I posted this on their forum:
As far as similarities go, BITcaches don't use a serial encoded bar code or a serial number at all on the cache tags. The QR code, generated by Google, simply points to the cache listing, the same way the countless other QR codes already in existence generally point to a web page. The QR code is not even necessary to log the find, it is simply a shortcut to a web page. In addition to a standard URL to the cache listing, each tag has a password printed on it and that password is used to log the find on the http://www.opencaching.us
site, in the same manner as any other password protected cache. For example, certain other geocache types are password protected. When the user finds the cache, the password is in or on it. The finder uses that password to log the find on their favorite geocache listing site.
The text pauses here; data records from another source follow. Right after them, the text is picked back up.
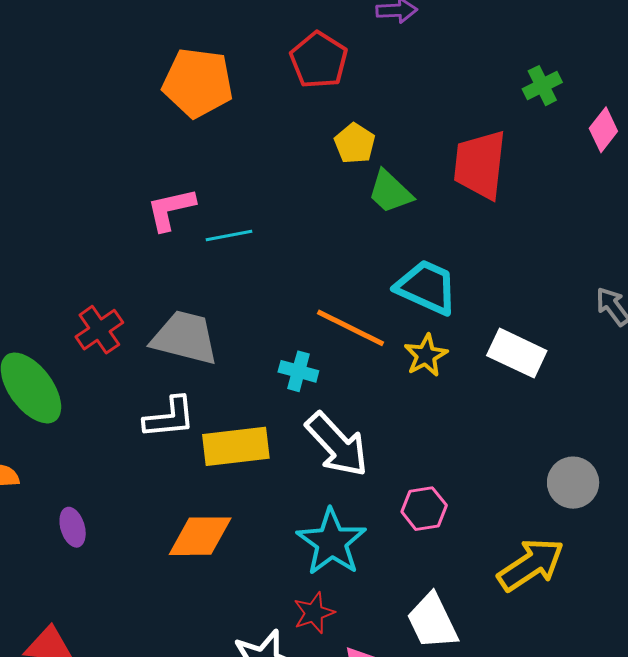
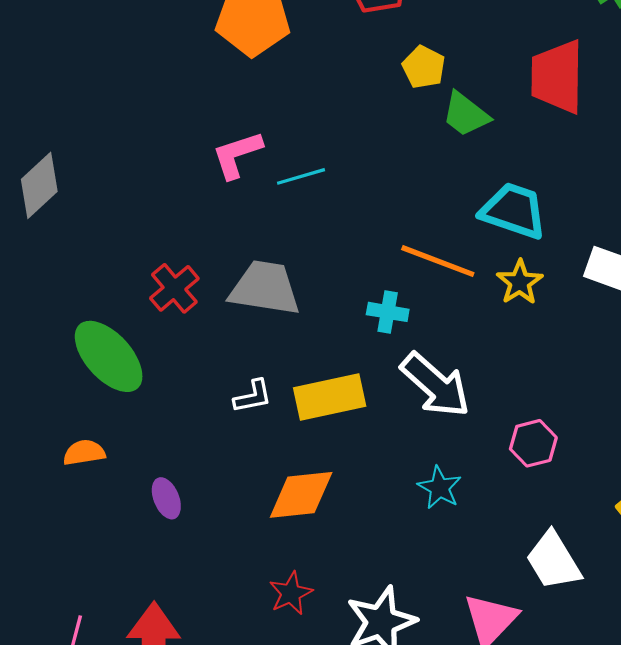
white L-shape: (170, 417) -> (253, 396), moved, size x0.7
cyan star: (332, 542) -> (440, 488), size x0.6
red star: (314, 613) -> (291, 593), moved

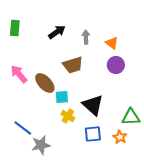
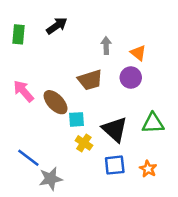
black arrow: (57, 32) -> (57, 26), moved
purple circle: (116, 65) -> (131, 78), moved
green triangle: (131, 117) -> (153, 123), moved

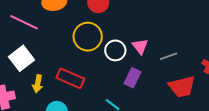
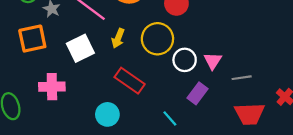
yellow arrow: (38, 84) -> (118, 38), moved

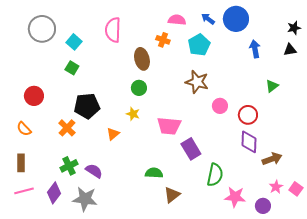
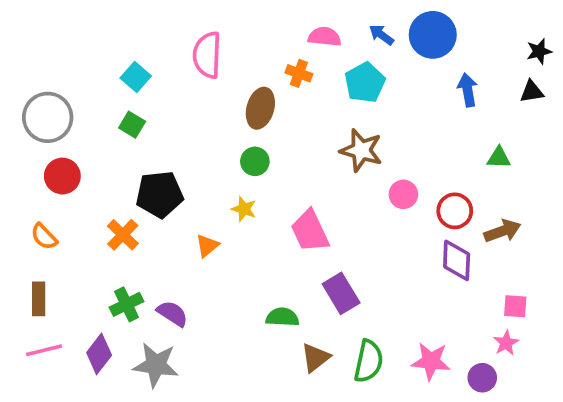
gray circle: (42, 29) -> (48, 117), moved
brown ellipse: (142, 59) -> (260, 108), turned 30
green triangle: (272, 86) -> (499, 158), turned 40
pink trapezoid: (169, 126) -> (310, 231), turned 60
purple rectangle: (191, 149) -> (341, 293), moved
brown arrow: (272, 159) -> (502, 231), moved
green semicircle: (215, 175) -> (369, 361), moved
pink square: (296, 189) -> (515, 306), moved, turned -32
A BIT cache is like any other geocache in that it is hidden, the coordinates published and someone uses a GPS to find it. It is then logged on a web site using a browser. That's all it is, very simple. No apps, no serial numbers, no special bar codes, no points, no badges and no levels.
The claim to the concept has nothing to do with the QR code, it refers to the way the cache is implemented and logged as a whole.
Munzee is an awesome game, many people already play, and tens of thousands more will play. It does, however, preclude anyone who doesn't have an iPhone or Android smart phone. BITcaching can be played by anyone with a GPS.
One user said this "Dont get me wrong, I think the idea is a good one... you could print 2 QR's side-by-side! One for the BIT Cache and one for the Munzee, then add the Muzee attribute to your BIT Cache in OCUS and bingo, instant hybrid.
If you wish to play both games and include a Munzee QR code and the OCUS QR code on the same BIT cache, that is fine with me. Just make sure the QR codes are clearly identified showing which is which! Or have once side be the BIT cache and the other side be the Munzee.